In lung disorders such as emphysema and asthma the ability to exhale fully has greatly diminished. Fear and habitual behaviours which builds up as a result of the disorder often mean that a person shortens the exhalation of the breath and uses accessory respiratory muscles rather than using the diaphragm. Over a period of time this habit can lead to more serious lung and heart problems. This breath work helps to counteract this and induces a sense of peace and calm to the body. This breath work is also very beneficial to people suffering from insomnia.
- Find a warm cosy area where you won’t be disturbed, you can sit in the garden if the weather permits, light a candle, you may wish to play some soft gentle music (optional). Whereever, you choose sit in a comfortable meditative asana (pose). Keep your spine erect with your shoulders releasing down your spine, lengthen out through the crown of your head.
- Breathing normally, gently count your breath cycle in a full minute. This will give you an idea as to how many breaths you may take in any given minute, depending on what happens in any minute will of course have an impact on the number of breaths you take. Eg. if you are stressed you may take a lot more breaths than someone who is in a relaxed state of mind. Inhaling and exhaling is one round. Most people will be in or around 10 – 18 breaths in a minute.
- When you are ready to begin allow your eyes to gently close, observe the natural rhythm of your breath. Don’t alter or change your breath just simply be an observer to the fact that you are breathing in and out.
- One hand will hold the straw, the other can rest lightly on your knee or thigh. Place the straw into your mouth. Hold the straw with your hand so that you are not unnecessarily contracting your facial muscles, jaw or shoulders, try and keep these as relaxed as you can. Take a breath and let go
- Place your tongue on the straw once you place it in your mouth.
- Breathe in through your nose and exhale through the straw, do not force the breath simply let it flow. The outbreath will lengthen and deepen with practice.
- At the end of the exhalation gently place your tongue on the tip of the straw and breathe in again through your nose. Once more exhale through the straw.
- Continue this process for at least 3 to 4 minutes, longer if you wish. Allow the inhalation to happen naturally, do not force it to happen.
- At the end of each exhalation place your awareness on your diaphragm and feel the gentle bounce/spring back up motion of the diaphragmatic muscle in the centre of your body. This allows the incoming breath to be effortless.
- When you have finished the practice you can count your breathing cycle again. Has it changed? Are you feeling more relaxed and calm?
- When you breathe through a straw it takes longer to exhale. This slows down the nervous system and soothes and calms your body. This helps to combat the fight, flight and freeze response we experience when we feel stressed or under pressure.
- Increases lung capacity by increasing both the inhalation and exhalation.
- Practising this breath work helps to lower blood pressure whilst doing the practice and is useful prior to sleep especially if you suffer from insomnia and / or stress.
- Induces a very peaceful state of mind. It helps bring you back to a state of homeostasis (balance). This allows your body to naturally repair itself and helps it to recover.
- This exercise is very beneficial for children / young adults who suffer from asthma. As maintaining concentration maybe difficult in smaller children I often encourage them to use a straw to blow a feather up and down the yoga mat this introduces a fun element. Another option is to use a hollow liquorice whip which is another fun alternative and treat!

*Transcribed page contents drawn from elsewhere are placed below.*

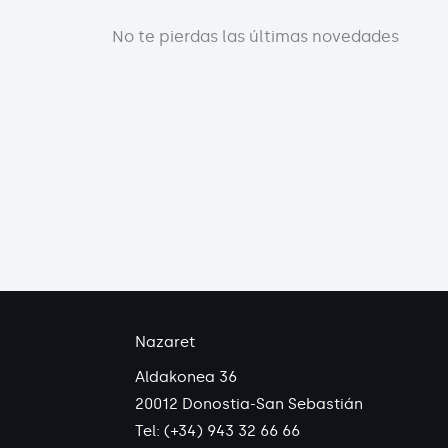
No te pierdas las últimas novedades
Nazaret
Aldakonea 36
20012 Donostia-San Sebastián
Tel: (+34) 943 32 66 66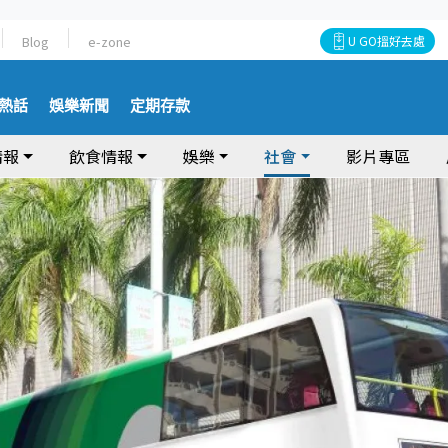
Blog
e-zone
U GO搵好去處
熱話
娛樂新聞
定期存款
情報
飲食情報
娛樂
社會
影片專區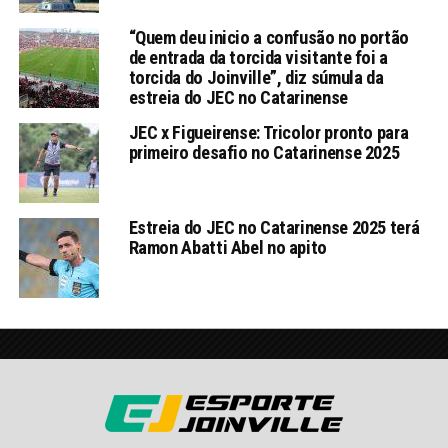
“Quem deu inicio a confusão no portão
de entrada da torcida visitante foi a
torcida do Joinville”, diz súmula da
estreia do JEC no Catarinense
JEC x Figueirense: Tricolor pronto para
primeiro desafio no Catarinense 2025
Estreia do JEC no Catarinense 2025 terá
Ramon Abatti Abel no apito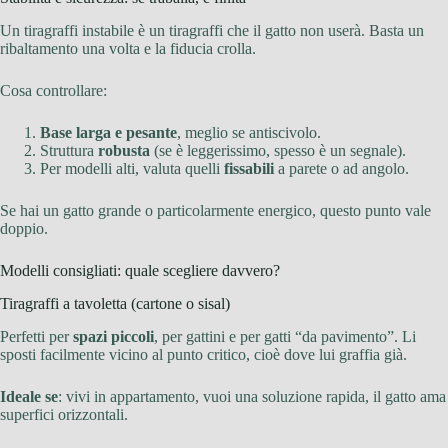
Un tiragraffi instabile è un tiragraffi che il gatto non userà. Basta un
ribaltamento una volta e la fiducia crolla.
Cosa controllare:
Base larga e pesante
, meglio se antiscivolo.
Struttura
robusta
(se è leggerissimo, spesso è un segnale).
Per modelli alti, valuta quelli
fissabili
a parete o ad angolo.
Se hai un gatto grande o particolarmente energico, questo punto vale
doppio.
Modelli consigliati: quale scegliere davvero?
Tiragraffi a tavoletta (cartone o sisal)
Perfetti per
spazi piccoli
, per gattini e per gatti “da pavimento”. Li
sposti facilmente vicino al punto critico, cioè dove lui graffia già.
Ideale se
: vivi in appartamento, vuoi una soluzione rapida, il gatto ama
superfici orizzontali.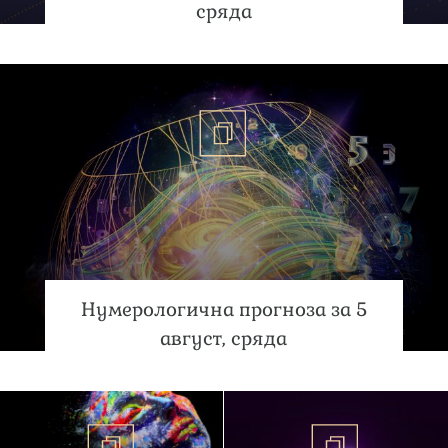
сряда
Нумерологична прогноза за 5
август, сряда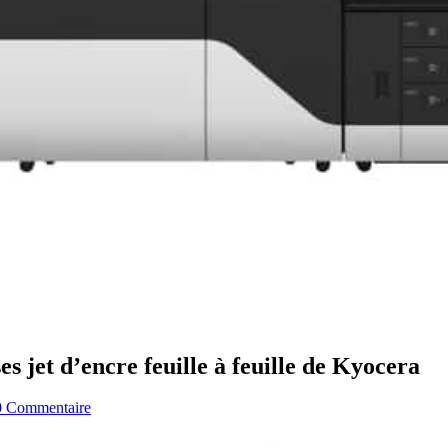
s jet d’encre feuille à feuille de Kyocera
0 Commentaire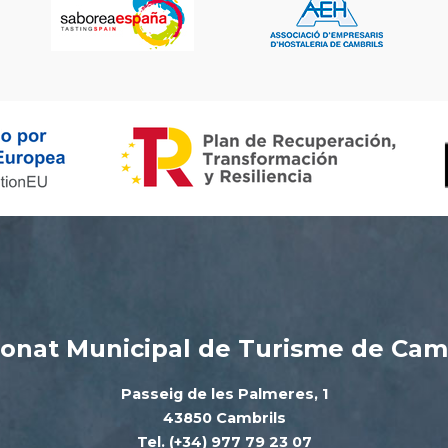
onat Municipal de Turisme de Cam
Passeig de les Palmeres, 1
43850 Cambrils
Tel. (+34) 977 79 23 07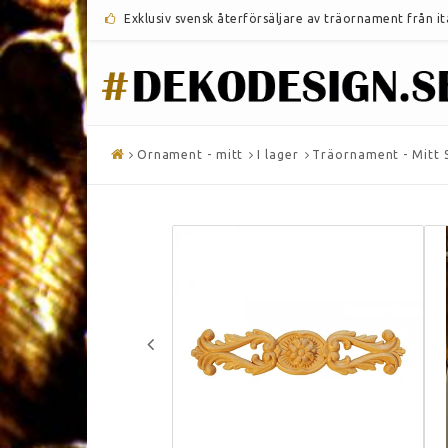
Exklusiv svensk återförsäljare av träornament från i
Ornament - mitt
I lager
Träornament - Mitt 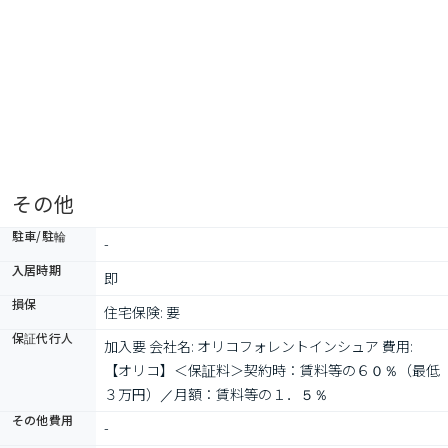
その他
駐車/駐輪
-
入居時期
即
損保
住宅保険: 要
保証代行人
加入要 会社名: オリコフォレントインシュア 費用: 　
【オリコ】＜保証料＞契約時：賃料等の６０％（最低
３万円）／月額：賃料等の１．５％
その他費用
-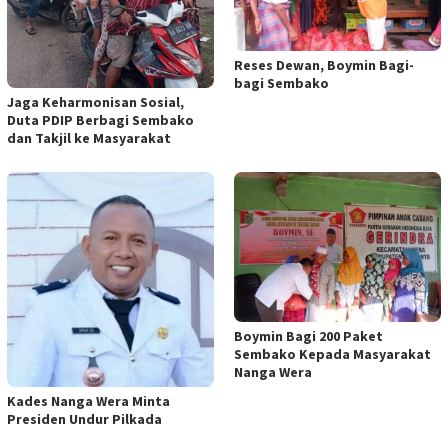
Reses Dewan, Boymin Bagi-
bagi Sembako
Jaga Keharmonisan Sosial,
Duta PDIP Berbagi Sembako
dan Takjil ke Masyarakat
Boymin Bagi 200 Paket
Sembako Kepada Masyarakat
Nanga Wera
Kades Nanga Wera Minta
Presiden Undur Pilkada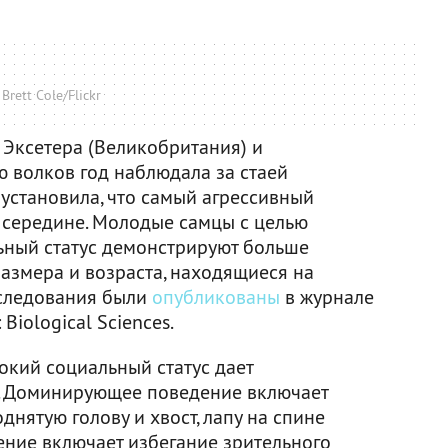
Brett Cole/Flickr
 Эксетера (Великобритания) и
ю волков год наблюдала за стаей
установила, что самый агрессивный
в середине. Молодые самцы с целью
ьный статус демонстрируют больше
размера и возраста, находящиеся на
сследования были
опубликованы
в журнале
 Biological Sciences.
кий социальный статус дает
м. Доминирующее поведение включает
днятую голову и хвост, лапу на спине
ение включает избегание зрительного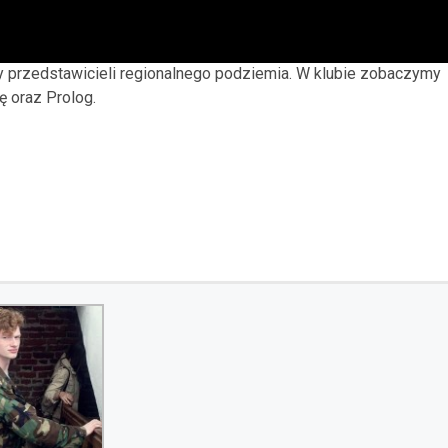
y przedstawicieli regionalnego podziemia. W klubie zobaczymy
ę oraz Prolog.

Adults and kids both like this one and I will admit to using this method myself from time to time – simply inhale and exhale down the straw into a glass of water thus creating bubbles. Let your fun side out. It always lightens our energy and helps to make us smile which is great for the body.
If at any time you feel uncomfortable or sense panic, just stop and take a few normal breaths before resuming again. Sometimes our fear of not taking in enough air can have an adverse effect, but with practise this can be over written.